Woods retrieval combines semantic search (vector similarity), keyword search (identifier/text matching), and graph traversal (dependency edges), fusing results with Reciprocal Rank Fusion (RRF) before assembling them into a token-budgeted context string. This is distinct from search (exact name/pattern lookup) or lookup (direct identifier fetch): retrieval is designed for natural-language questions about behavior, relationships, or concepts that span multiple code units.

The Pipeline at a Glance

query
  └─▶ QueryClassifier        classify intent, scope, target type
        └─▶ SearchExecutor   select strategy, run parallel search
              ├── vector search     (semantic similarity)
              ├── keyword search    (identifier/text matching)
              └── graph traversal  (dependency edges)
                └─▶ Ranker         RRF fusion + weighted signal scoring
                      └─▶ ContextAssembler  token-budgeted context string
                            └─▶ RetrievalResult

Stage	Class	Responsibility
Classification	`Woods::Retrieval::QueryClassifier`	Detects intent, scope, target type, and framework context from the query text
Search	`Woods::Retrieval::SearchExecutor`	Maps classification to a strategy (`:vector`, `:keyword`, `:graph`, `:hybrid`, `:direct`) and executes it
Ranking	`Woods::Retrieval::Ranker`	Applies RRF across sources, then weighted signal scoring (semantic, keyword, recency, importance, type match, diversity)
Assembly	`Woods::Retrieval::ContextAssembler`	Fills a token budget with ranked units, sectioned into structural / primary / supporting / framework blocks
Orchestration	`Woods::Retriever`	Coordinates all four stages; returns a `RetrievalResult` with `context`, `sources`, `strategy`, `tokens_used`, and `trace`

Search strategies

SearchExecutor selects one of five strategies based on query classification:

Strategy	When selected	What it does
`:vector`	`understand`, `debug`, `implement` intents	Embeds query, searches vector store by cosine similarity
`:keyword`	`locate`, `reference` intents; `framework` queries	Searches metadata store by extracted keywords
`:graph`	`trace` intent	Finds seed identifiers, then walks forward and reverse dependency edges
`:hybrid`	`comprehensive` or `exploratory` scope	Runs vector + keyword + graph expansion, deduplicates
`:direct`	`locate`/`reference` + `pinpoint` scope	Looks up identifiers directly in metadata store; falls back to keyword

Configuring Retrieval

Retrieval requires an embedding provider and a vector store.
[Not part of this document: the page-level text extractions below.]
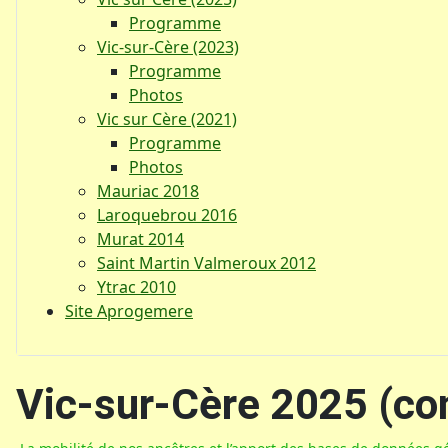
Programme
Vic-sur-Cère (2023)
Programme
Photos
Vic sur Cère (2021)
Programme
Photos
Mauriac 2018
Laroquebrou 2016
Murat 2014
Saint Martin Valmeroux 2012
Ytrac 2010
Site Aprogemere
Vic-sur-Cère 2025 (co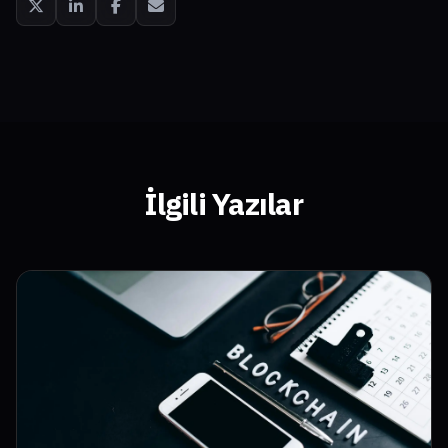
İlgili Yazılar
Set these in config/initializers/woods.rb.

Presets (recommended)

Three named presets cover the most common deployment scenarios:

ruby

# Local development — Ollama (local) + in-memory vector store. No external services.
Woods.configure_with_preset(:local)

# PostgreSQL — pgvector + OpenAI. Requires PostgreSQL with the vector extension.
Woods.configure_with_preset(:postgresql)

# Production — Qdrant + OpenAI. Dedicated vector database.
Woods.configure_with_preset(:production)

Presets accept a block for overrides:

ruby

Woods.configure_with_preset(:postgresql) do |config|
  config.embedding_options  = { api_key: ENV['OPENAI_API_KEY'] }
  config.max_context_tokens = 12_000
end

Manual configuration

MySQL host app (Qdrant required — MySQL has no native vector extension):

ruby

Woods.configure do |config|
  config.vector_store         = :qdrant
  config.vector_store_options = { url: ENV['QDRANT_URL'], collection: 'myapp' }
  config.metadata_store       = :sqlite
  config.embedding_provider   = :openai
  config.embedding_options    = { api_key: ENV['OPENAI_API_KEY'] }
  config.embedding_model      = 'text-embedding-3-small'
end

PostgreSQL host app (pgvector, all-in-one):

ruby

Woods.configure do |config|
  config.vector_store            = :pgvector
  config.vector_store_connection = ENV['DATABASE_URL']
  config.metadata_store          = :sqlite
  config.embedding_provider      = :openai
  config.embedding_options       = { api_key: ENV['OPENAI_API_KEY'] }
  config.embedding_model         = 'text-embedding-3-small'
end

After configuring, generate embeddings before running retrieval:

bash

bundle exec rake woods:extract
bundle exec rake woods:embed

Running Retrieval

MCP tool: `codebase_retrieve`

The primary interface for agents. Available in the Index Server when an embedding provider is configured and rake woods:embed has been run.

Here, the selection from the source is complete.